Background: Adherent junction associated protein 1 (AJAP1), a typical molecule of adherent junctions, has been found to be a tumor suppressor in many cancer types. Aberrant activation of β-catenin has been demonstrated to be associated with malignant biological properties of tumors including breast cancer. This study aimed to investigate the function and mechanism of AJAP1-mediated β-catenin activity of breast cancer lines in vitro and in breast cancer patients.
Methods: AJAP1 and β-catenin expressions in breast cancer tissues and cell lines were detected by immunohistochemistry, western blotting and qRT-PCR. The EGF/EGFR axis-mediated AJAP1 attenuated β-catenin nuclear location was measured by western blotting, immunofluorescence assay, co-immunoprecipitation, luciferase assay and ubiquitination assays. Furthermore, the function of AJAP1 and β-catenin regulated breast cancer progression was explored both in vivo and in vitro.

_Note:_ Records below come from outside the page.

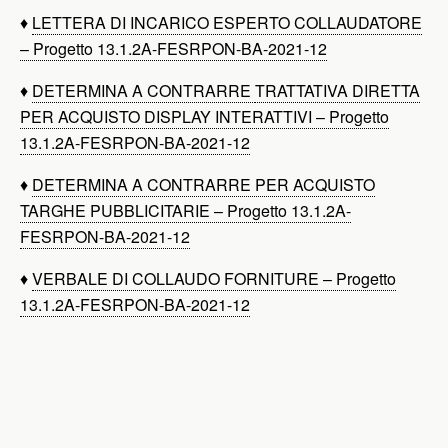
♦
LETTERA DI INCARICO ESPERTO COLLAUDATORE
– Progetto 13.1.2A-FESRPON-BA-2021-12
♦
DETERMINA A CONTRARRE
TRATTATIVA DIRETTA
PER ACQUISTO DISPLAY INTERATTIVI – Progetto
13.1.2A-FESRPON-BA-2021-12
♦
DETERMINA A CONTRARRE PER ACQUISTO
TARGHE PUBBLICITARIE – Progetto 13.1.2A-
FESRPON-BA-2021-12
♦
VERBALE DI COLLAUDO FORNITURE – Progetto
13.1.2A-FESRPON-BA-2021-12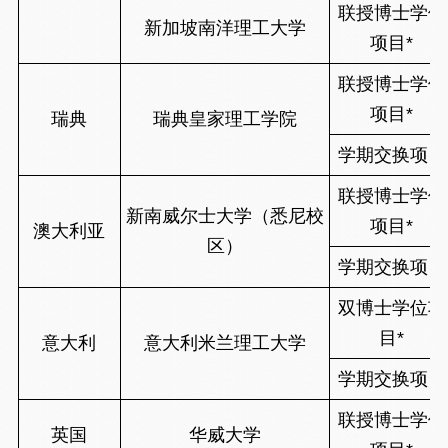
联授博士学位
新加坡南洋理工大学
项目*
联授博士学位
项目*
瑞典
瑞典皇家理工学院
学期交换项目
联授博士学位
新南威尔士大学（悉尼校
项目*
澳大利亚
区）
学期交换项目
双博士学位项
目*
意大利
意大利米兰理工大学
学期交换项目
联授博士学位
英国
华威大学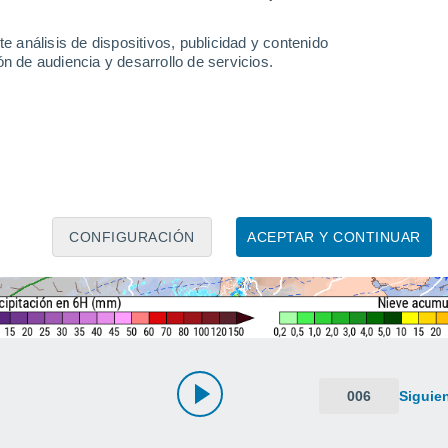
e análisis de dispositivos, publicidad y contenido
n de audiencia y desarrollo de servicios.
CONFIGURACIÓN
ACEPTAR Y CONTINUAR
006
Siguie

Results: It was found that AJAP1 had a high negative correlation with β-catenin nuclear expression and was a novel tumor suppressor in breast cancer. AJAP1 loss can mediate β-catenin accumulated in cytoplasm and then transferred it to the nucleus, activating β-catenin transcriptional activity and downstream genes. Additionally, β-catenin can reverse the invasion, proliferation ability and tumorigenicity of the depletion of AJAP1 caused both in vivo and in vitro. Besides, EGF/EGFR also involved in the process of AJAP1-depiction induced β-catenin transactivation to the nucleus. More importantly, EGFR depletion/AJAP1 knocked down promoted the progression of breast cancer by regulating the activity of β-catenin nuclear transactivation.
Conclusion: This study demonstrated that AJAP1 acted as a putative tumor suppressor while β-catenin nuclear localization positively fed back on EGF/EGFR-attenuated AJAP1 expression in breast cancer, which might be beneficial to develop new therapeutic targets for decreasing nuclear β-catenin-mediated malignancy in breast cancer.
Keywords: AJAP1; EGF; EGFR; Nuclear location; Tumor progression; β-Catenin.